Re: [PATCH 1/8] mm/vmscan: Throttle reclaim until some writeback completes if congested

From: Mel Gorman
Date: Thu Oct 14 2021 - 06:47:52 EST


Thanks Vlastimil

On Wed, Oct 13, 2021 at 05:39:36PM +0200, Vlastimil Babka wrote:
> > +/*
> > + * Account for pages written if tasks are throttled waiting on dirty
> > + * pages to clean. If enough pages have been cleaned since throttling
> > + * started then wakeup the throttled tasks.
> > + */
> > +void __acct_reclaim_writeback(pg_data_t *pgdat, struct page *page,
> > + int nr_throttled)
> > +{
> > + unsigned long nr_written;
> > +
> > + __inc_node_page_state(page, NR_THROTTLED_WRITTEN);
>
> Is this intentionally using the __ version that normally expects irqs to be
> disabled (AFAIK they are not in this path)? I think this is rarely used cold
> path so it doesn't seem worth to trade off speed for accuracy.
>

It was intentional because IRQs can be disabled and if it's race-prone,
it's not overly problematic but you're right, better to be safe. I changed
it to the safe type as it's mostly free on x86, arm64 and s390 and for
other architectures, this is a slow path.
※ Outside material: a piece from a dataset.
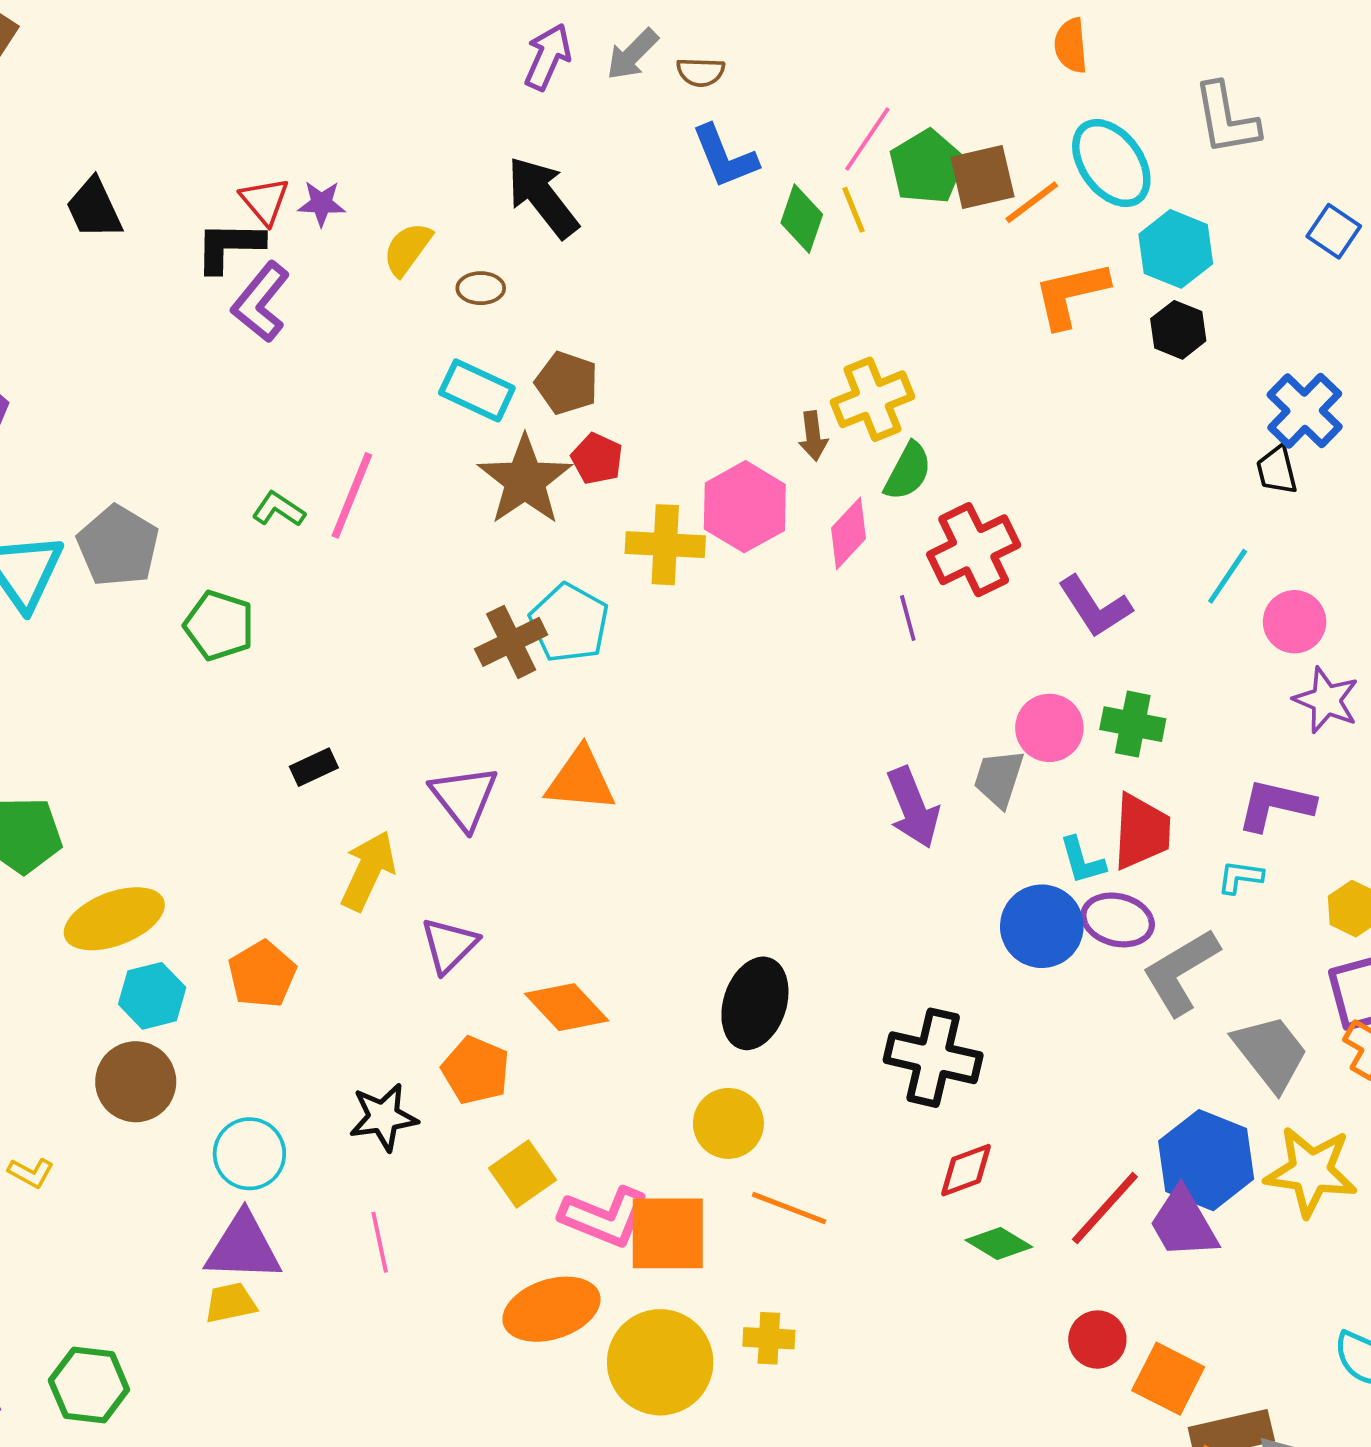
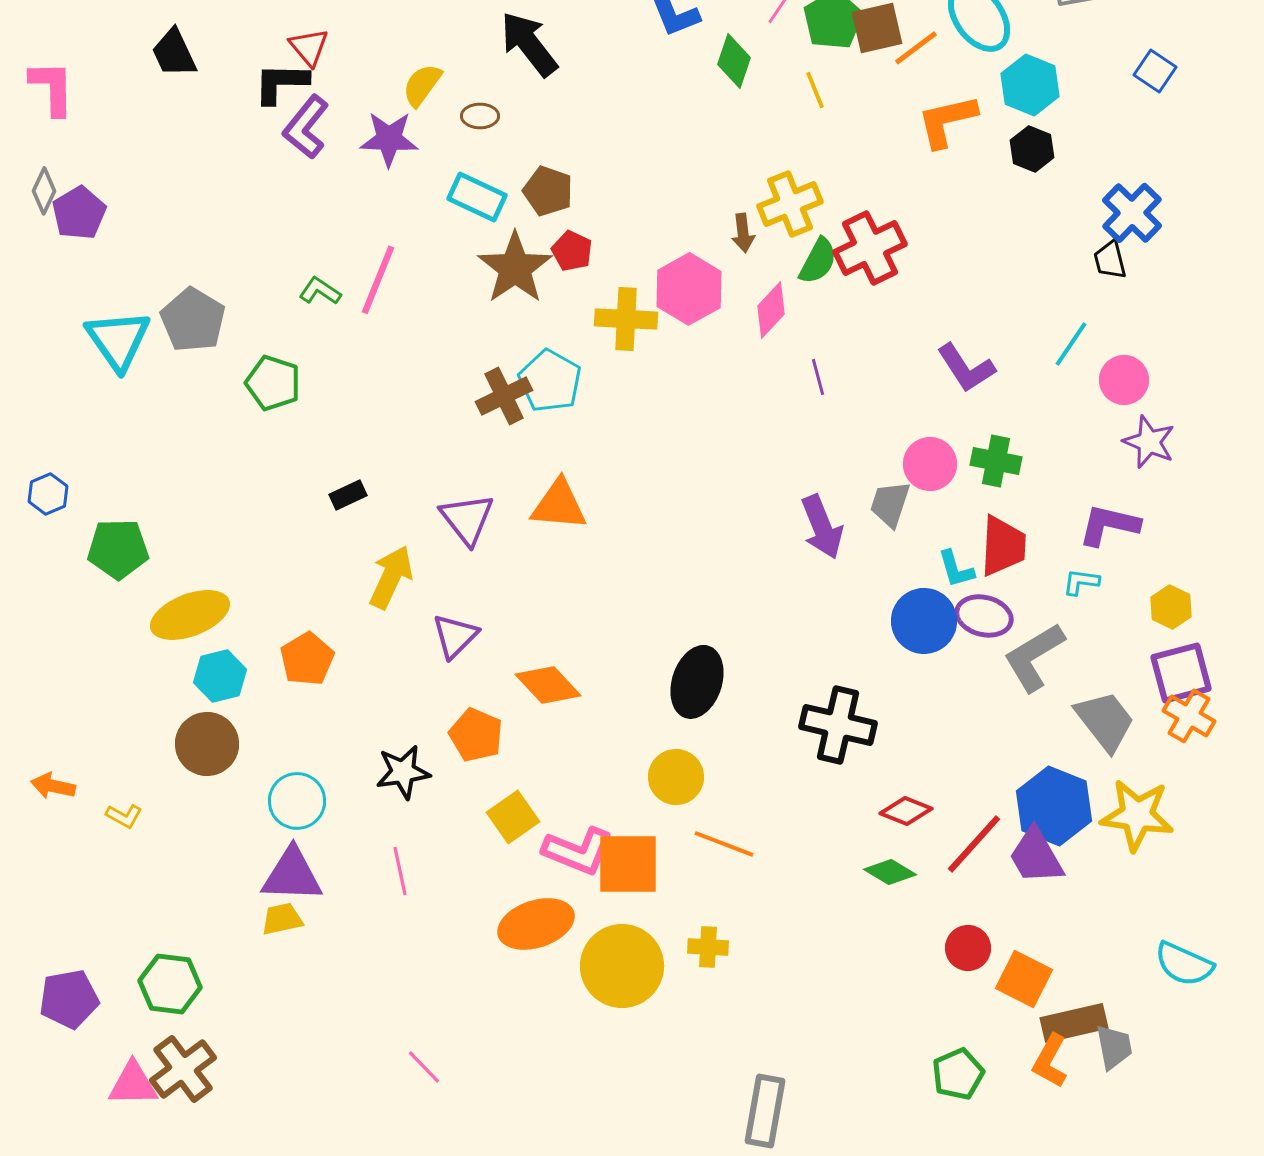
purple star: (321, 203) -> (389, 139), moved, size x1.5
yellow line: (854, 210) -> (815, 90), moved
red cross: (974, 550) -> (870, 248), moved
red diamond: (966, 1170) -> (906, 811), moved, turned 42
> > + nr_written = node_page_state(pgdat, NR_THROTTLED_WRITTEN) -
> > + READ_ONCE(pgdat->nr_reclaim_start);
>
> Even if the inc above was safe, node_page_state() will return only the
> global counter, so the value we read here will only actually increment when
> some cpu's counter overflows, so it will be "bursty". Maybe it's ok, just
> worth documenting?
>

I didn't think the penalty of doing an accurate read while writeback
throttled is worth it. I'll add a comment.

> > +
> > + if (nr_written > SWAP_CLUSTER_MAX * nr_throttled)
> > + wake_up_all(&pgdat->reclaim_wait);
>
> Hm it seems a bit weird that the more tasks are throttled, the more we wait,
> and then wake up all. Theoretically this will lead to even more
> bursty/staggering herd behavior. Could be better to wake up single task each
> SWAP_CLUSTER_MAX, and bump nr_reclaim_start? But maybe it's not a problem in
> practice due to HZ/10 timeouts being short enough?
>

Yes, the more tasks are throttled the longer tasks wait because tasks are
allocating faster than writeback can complete so I wanted to reduce the
allocation pressure. I considered waking one task at a time but there is
no prioritisation of tasks on the waitqueue and it's not clear that the
additional complexity is justified. With inaccurate counters, a light
allocator could get throttled for the full timeout unnecessarily.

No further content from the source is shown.